What is an Enduring Power of Attorney?

An “Enduring Power of Attorney” is a Power of Attorney that contains a clause stating that the powers remain in effect after a donor suffers a loss of capacity.

There are two types of Enduring Powers of Attorney:

1. An immediate Enduring Power of Attorney takes effect immediately and specifically states that it is to continue even if the donor becomes mentally disabled.
2. A springing Enduring Power of Attorney takes effect when the donor becomes mentally disabled or some other specified event occurs.

What are the formal requirements for an Enduring Power of Attorney?

An Enduring Power of Attorney must:
· be in writing and dated,
· be signed by the donor in the presence of a witness,
· be signed by the witness in the presence of the donor, and
· contain one of the following statements

a. it is to continue notwithstanding any mental incapacity or infirmity of the donor that occurs after the execution of the Power of Attorney, or
b. it is to take effect on the mental incapacity or infirmity of the donor.

Enduring Powers of Attorney have only been in force since the enactment of the Powers of Attorney Act on June 25, 1991.

Who can act as an attorney under an Enduring Power of Attorney?

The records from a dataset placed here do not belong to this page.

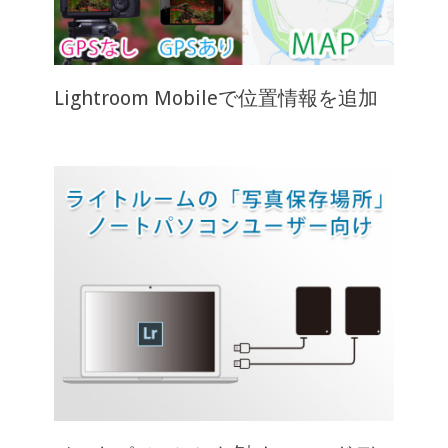
Lightroom Mobileで位置情報を追加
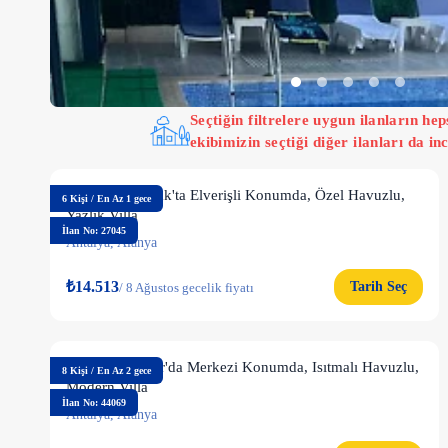
Seçtiğin filtrelere uygun ilanların h
ekibimizin seçtiği diğer ilanları da inc
Alanya Kargıcak'ta Elverişli Konumda, Özel Havuzlu,
6
Kişi
/
En Az 1 gece
Yazlık Villa
İlan No: 27045
Antalya
,
Alanya
₺14.513
Tarih Seç
/
8 Ağustos gecelik fiyatı
Alanya Payallar'da Merkezi Konumda, Isıtmalı Havuzlu,
8
Kişi
/
En Az 2 gece
Modern Villa
İlan No: 44069
Antalya
,
Alanya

Any adult can be appointed as an attorney. An attorney does not have to be a resident of Alberta to act for someone living in Alberta or deal with property located in Alberta.
A donor can appoint more than one attorney. An attorney can be a person, a financial institution or a combination of both.
A donor should be very careful when choosing an attorney. The donor should have confidence that the person chosen will act in the best interests of the donor and have sufficient expertise to deal with the donor’s property.
The donor should ensure that the chosen attorney is aware of the Enduring Power of Attorney and agrees to being appointed.
The Public Trustee cannot act as an attorney.

If I do not have an Enduring Power of Attorney and I lose capacity, how are decisions about my finances and property made?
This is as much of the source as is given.